The amount of alcohol in a person's blood is known as blood alcohol concentration (BAC), measured in grams of alcohol per deciliter of blood. A BAC of 0.08 , meaning \( 0.08 \% \), indicates that a person has 8 parts alcohol per 10,000 parts blood. It is illegal to drive with a BAC of 0.08 or higher. Use the formula \( \frac{600 n}{w(0.6 n+169)} \) where \( w \) is the weight of a 133 -pound person and \( n \) is the number of drinks per hour, and a calculator, to compute the BAC for integers from \( n=1 \) to \( n=10 \). How many drinks can the person consume in an hour without exceeding the legal measure of drunk driving?

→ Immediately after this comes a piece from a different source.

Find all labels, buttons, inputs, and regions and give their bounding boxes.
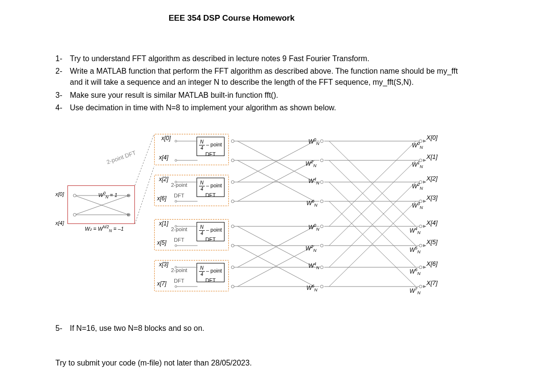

To calculate the blood alcohol concentration (BAC) for a 133-pound person using the formula \[ \text{BAC} = \frac{600 n}{w(0.6 n + 169)} \] we first need to convert the weight of the person from pounds to grams, since the formula uses weight in grams. 1 pound is approximately 453.592 grams, so: \[ w = 133 \text{ pounds} \times 453.592 \text{ grams/pound} \approx 60,330.5 \text{ grams} \] Now we can substitute \( w \) into the formula and calculate the BAC for \( n \) from 1 to 10. The formula becomes: \[ \text{BAC} = \frac{600 n}{60330.5(0.6 n + 169)} \] Next, we will compute the BAC for each integer value of \( n \) from 1 to 10 and check if it exceeds 0.08. ### Calculations: 1. **For \( n = 1 \)**: \[ \text{BAC} = \frac{600 \times 1}{60330.5(0.6 \times 1 + 169)} = \frac{600}{60330.5(169.6)} \approx 0.0053 \] 2. **For \( n = 2 \)**: \[ \text{BAC} = \frac{600 \times 2}{60330.5(0.6 \times 2 + 169)} = \frac{1200}{60330.5(170.2)} \approx 0.0106 \] 3. **For \( n = 3 \)**: \[ \text{BAC} = \frac{600 \times 3}{60330.5(0.6 \times 3 + 169)} = \frac{1800}{60330.5(170.8)} \approx 0.0159 \] 4. **For \( n = 4 \)**: \[ \text{BAC} = \frac{600 \times 4}{60330.5(0.6 \times 4 + 169)} = \frac{2400}{60330.5(171.4)} \approx 0.0212 \] 5. **For \( n = 5 \)**: \[ \text{BAC} = \frac{600 \times 5}{60330.5(0.6 \times 5 + 169)} = \frac{3000}{60330.5(172)} \approx 0.0265 \] 6. **For \( n = 6 \)**: \[ \text{BAC} = \frac{600 \times 6}{60330.5(0.6 \times 6 + 169)} = \frac{3600}{60330.5(172.6)} \approx 0.0318 \] 7. **For \( n = 7 \)**: \[ \text{BAC} = \frac{600 \times 7}{60330.5(0.6 \times 7 + 169)} = \frac{4200}{60330.5(173.2)} \approx 0.0371 \] 8. **For \( n = 8 \)**: \[ \text{BAC} = \frac{600 \times 8}{60330.5(0.6 \times 8 + 169)} = \frac{4800}{60330.5(173.8)} \approx 0.0424 \] 9. **For \( n = 9 \)**: \[ \text{BAC} = \frac{600 \times 9}{60330.5(0.6 \times 9 + 169)} = \frac{5400}{60330.5(174.4)} \approx 0.0477 \] 10. **For \( n = 10 \)**: \[ \text{BAC} = \frac{600 \times 10}{60330.5(0.6 \times 10 + 169)} = \frac{6000}{60330.5(175)} \approx 0.0530 \] ### Conclusion: The BAC values for \( n = 1 \) to \( n = 10 \) are all below 0.08. Therefore, the person can consume **up to 10 drinks in an hour** without exceeding the legal limit for driving.